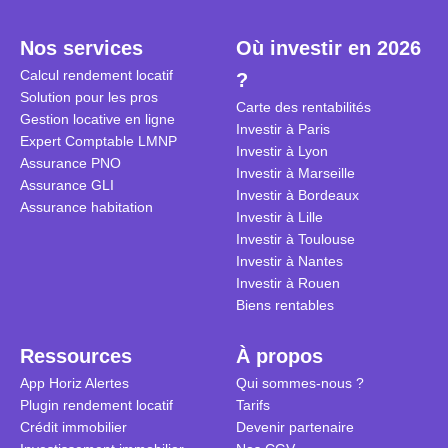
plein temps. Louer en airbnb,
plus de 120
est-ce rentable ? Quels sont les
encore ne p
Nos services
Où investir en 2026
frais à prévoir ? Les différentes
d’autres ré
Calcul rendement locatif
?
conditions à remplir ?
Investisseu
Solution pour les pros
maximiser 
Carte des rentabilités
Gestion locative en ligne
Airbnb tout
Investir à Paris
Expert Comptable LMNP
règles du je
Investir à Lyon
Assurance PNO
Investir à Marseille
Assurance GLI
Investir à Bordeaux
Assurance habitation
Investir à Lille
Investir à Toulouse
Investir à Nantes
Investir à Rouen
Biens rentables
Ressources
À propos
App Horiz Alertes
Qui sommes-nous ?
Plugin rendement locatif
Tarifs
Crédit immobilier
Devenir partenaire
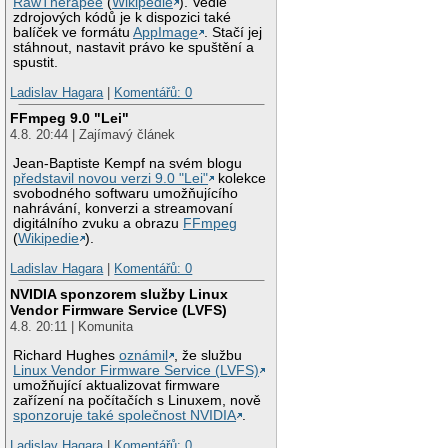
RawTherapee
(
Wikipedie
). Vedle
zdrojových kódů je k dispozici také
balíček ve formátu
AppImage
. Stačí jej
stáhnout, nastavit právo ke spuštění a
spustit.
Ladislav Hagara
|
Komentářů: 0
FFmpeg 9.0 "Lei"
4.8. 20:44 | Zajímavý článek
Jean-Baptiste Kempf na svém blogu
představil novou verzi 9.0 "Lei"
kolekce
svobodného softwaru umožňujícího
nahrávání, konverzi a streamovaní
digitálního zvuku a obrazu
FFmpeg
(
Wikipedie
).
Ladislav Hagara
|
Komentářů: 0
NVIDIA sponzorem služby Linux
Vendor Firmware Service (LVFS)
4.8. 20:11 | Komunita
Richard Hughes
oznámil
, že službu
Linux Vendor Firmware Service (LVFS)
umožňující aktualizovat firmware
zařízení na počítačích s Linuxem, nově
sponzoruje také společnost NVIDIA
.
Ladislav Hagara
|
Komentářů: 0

* * *

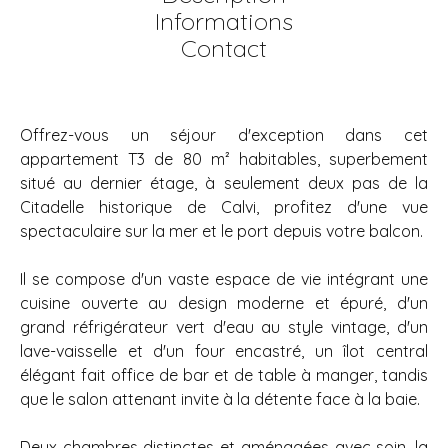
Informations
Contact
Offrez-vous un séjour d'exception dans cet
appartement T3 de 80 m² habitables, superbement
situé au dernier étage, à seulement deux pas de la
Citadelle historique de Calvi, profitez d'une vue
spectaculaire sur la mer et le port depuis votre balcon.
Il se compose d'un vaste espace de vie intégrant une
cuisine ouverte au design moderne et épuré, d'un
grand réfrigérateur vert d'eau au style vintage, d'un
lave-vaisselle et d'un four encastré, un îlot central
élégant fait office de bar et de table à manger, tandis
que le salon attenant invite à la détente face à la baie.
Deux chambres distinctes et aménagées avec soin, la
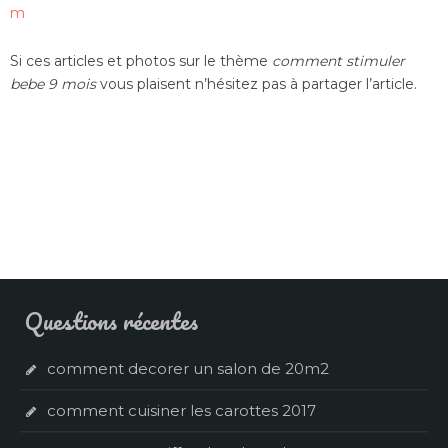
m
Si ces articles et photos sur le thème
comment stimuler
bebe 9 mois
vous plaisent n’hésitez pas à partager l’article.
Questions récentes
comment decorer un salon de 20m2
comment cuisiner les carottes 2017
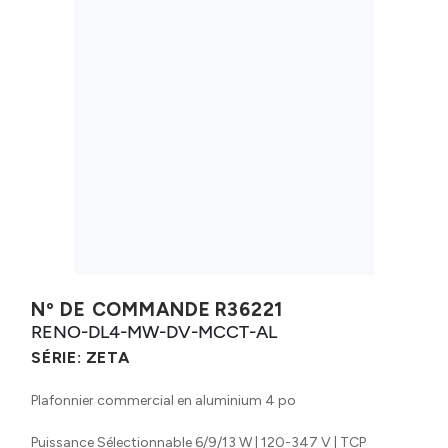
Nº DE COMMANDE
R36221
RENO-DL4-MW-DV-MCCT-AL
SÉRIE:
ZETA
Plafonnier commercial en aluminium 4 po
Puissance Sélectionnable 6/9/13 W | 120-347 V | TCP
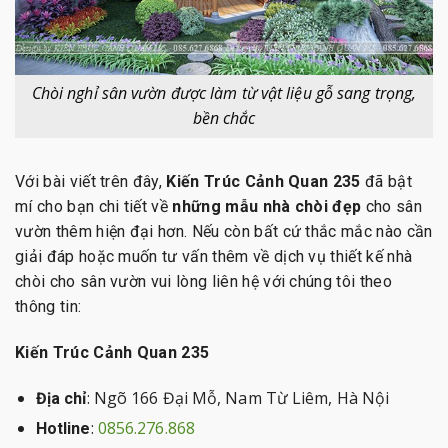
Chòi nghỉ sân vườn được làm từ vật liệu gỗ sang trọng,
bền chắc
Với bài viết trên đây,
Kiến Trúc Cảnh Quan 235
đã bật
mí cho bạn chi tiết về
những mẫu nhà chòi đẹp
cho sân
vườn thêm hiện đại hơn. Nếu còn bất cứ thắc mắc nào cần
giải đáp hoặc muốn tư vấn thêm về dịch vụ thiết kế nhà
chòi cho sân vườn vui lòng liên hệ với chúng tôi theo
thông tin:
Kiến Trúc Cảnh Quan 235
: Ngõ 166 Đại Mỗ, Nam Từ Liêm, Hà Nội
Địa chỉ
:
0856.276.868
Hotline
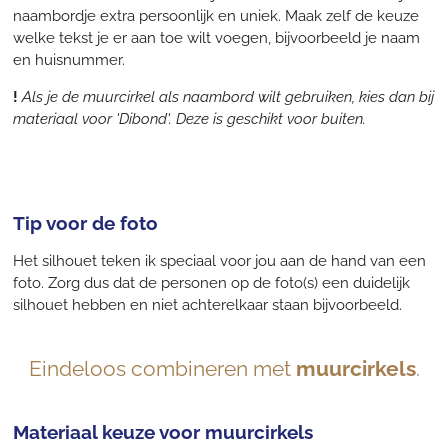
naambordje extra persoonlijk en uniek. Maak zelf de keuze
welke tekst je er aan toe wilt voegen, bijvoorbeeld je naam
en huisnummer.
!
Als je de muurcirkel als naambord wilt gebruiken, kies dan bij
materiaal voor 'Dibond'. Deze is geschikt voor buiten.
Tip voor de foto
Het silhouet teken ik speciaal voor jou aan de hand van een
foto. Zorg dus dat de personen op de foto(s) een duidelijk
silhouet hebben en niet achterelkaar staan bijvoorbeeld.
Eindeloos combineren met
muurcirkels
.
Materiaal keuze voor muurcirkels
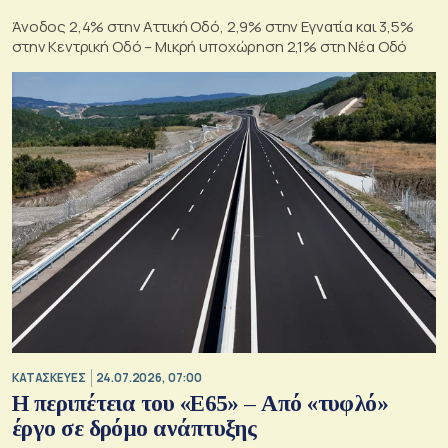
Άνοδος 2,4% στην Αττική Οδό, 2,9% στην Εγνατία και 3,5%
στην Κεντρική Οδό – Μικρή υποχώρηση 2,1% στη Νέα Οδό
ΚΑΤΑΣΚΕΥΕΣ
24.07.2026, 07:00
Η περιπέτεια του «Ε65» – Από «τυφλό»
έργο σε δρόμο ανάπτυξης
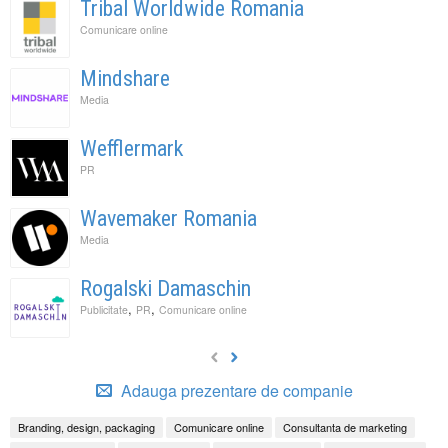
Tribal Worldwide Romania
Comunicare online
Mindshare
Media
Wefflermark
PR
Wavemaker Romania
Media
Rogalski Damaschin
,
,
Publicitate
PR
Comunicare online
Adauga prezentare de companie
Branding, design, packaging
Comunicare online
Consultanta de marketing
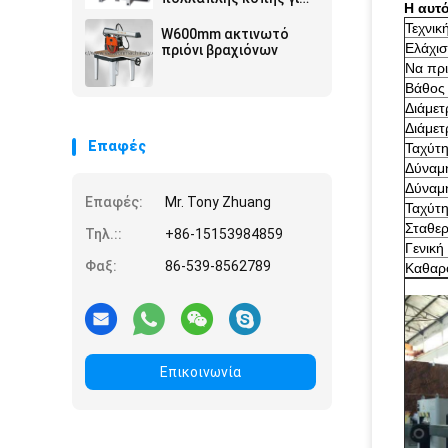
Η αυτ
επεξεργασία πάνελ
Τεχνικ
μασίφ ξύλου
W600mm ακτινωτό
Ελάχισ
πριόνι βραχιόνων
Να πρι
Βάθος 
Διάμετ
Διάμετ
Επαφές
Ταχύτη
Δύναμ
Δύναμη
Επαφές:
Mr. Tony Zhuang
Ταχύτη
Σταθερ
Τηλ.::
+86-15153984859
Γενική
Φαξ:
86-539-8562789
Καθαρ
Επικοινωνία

* * *

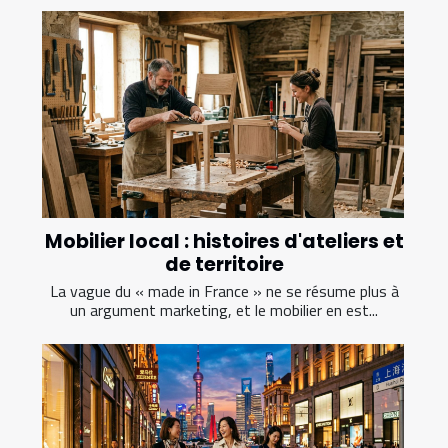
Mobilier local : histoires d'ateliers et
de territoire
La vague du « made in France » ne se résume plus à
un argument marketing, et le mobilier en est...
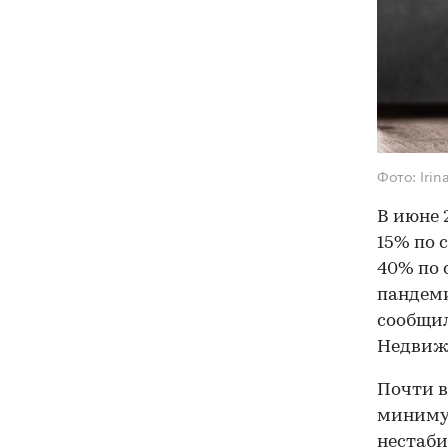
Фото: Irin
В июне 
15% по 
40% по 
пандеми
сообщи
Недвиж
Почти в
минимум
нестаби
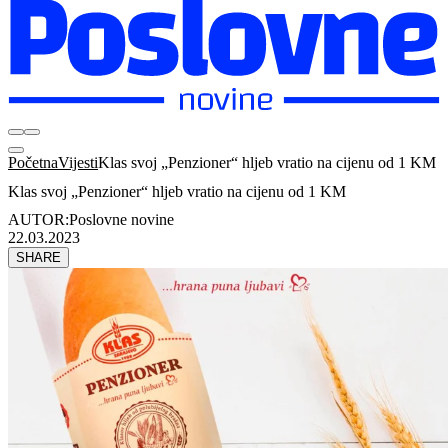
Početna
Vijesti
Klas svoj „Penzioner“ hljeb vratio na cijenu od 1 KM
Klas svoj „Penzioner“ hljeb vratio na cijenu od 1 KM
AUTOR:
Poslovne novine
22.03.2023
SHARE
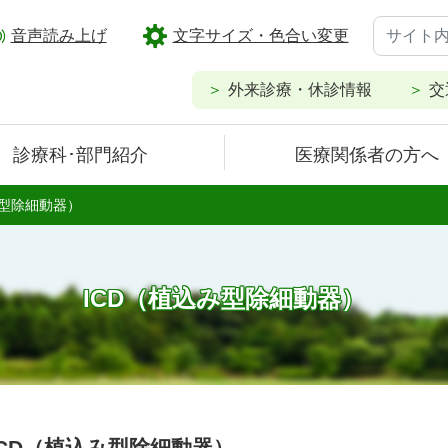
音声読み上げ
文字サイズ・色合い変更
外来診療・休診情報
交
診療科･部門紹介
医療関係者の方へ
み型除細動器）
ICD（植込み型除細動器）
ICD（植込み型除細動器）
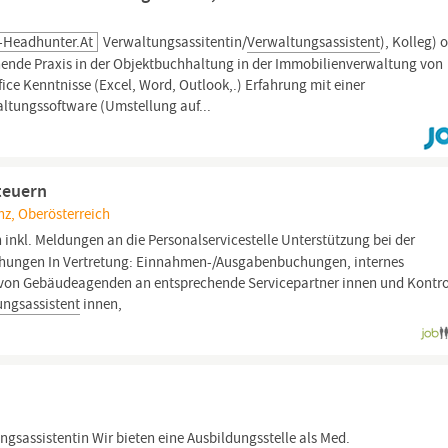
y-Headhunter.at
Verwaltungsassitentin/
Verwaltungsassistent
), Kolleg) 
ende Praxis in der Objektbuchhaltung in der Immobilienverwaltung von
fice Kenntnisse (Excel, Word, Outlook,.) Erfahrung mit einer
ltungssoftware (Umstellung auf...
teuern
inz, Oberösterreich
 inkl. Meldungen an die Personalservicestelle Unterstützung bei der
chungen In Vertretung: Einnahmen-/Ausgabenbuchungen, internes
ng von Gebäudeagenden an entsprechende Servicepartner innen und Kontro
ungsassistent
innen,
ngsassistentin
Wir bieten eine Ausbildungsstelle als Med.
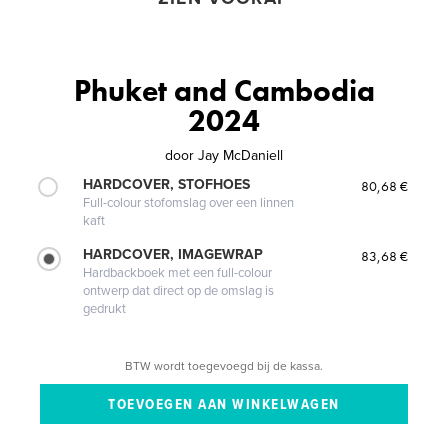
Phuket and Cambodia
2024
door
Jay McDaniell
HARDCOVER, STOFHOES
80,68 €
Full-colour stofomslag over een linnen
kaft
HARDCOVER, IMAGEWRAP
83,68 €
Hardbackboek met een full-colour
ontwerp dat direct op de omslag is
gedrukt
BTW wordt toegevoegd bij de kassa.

* [Requirement]: Since only part of the listing is wanted, copy exactly the lines from the one holding "plein temps. Louer" to the one holding "Gestion locative en ligne", both included.

* [Output below]:
plein temps. Louer en airbnb,
plus de 120
est-ce rentable ? Quels sont les
encore ne p
Nos services
Où investir en 2026
frais à prévoir ? Les différentes
d’autres ré
Calcul rendement locatif
?
conditions à remplir ?
Investisseu
Solution pour les pros
maximiser 
Carte des rentabilités
Gestion locative en ligne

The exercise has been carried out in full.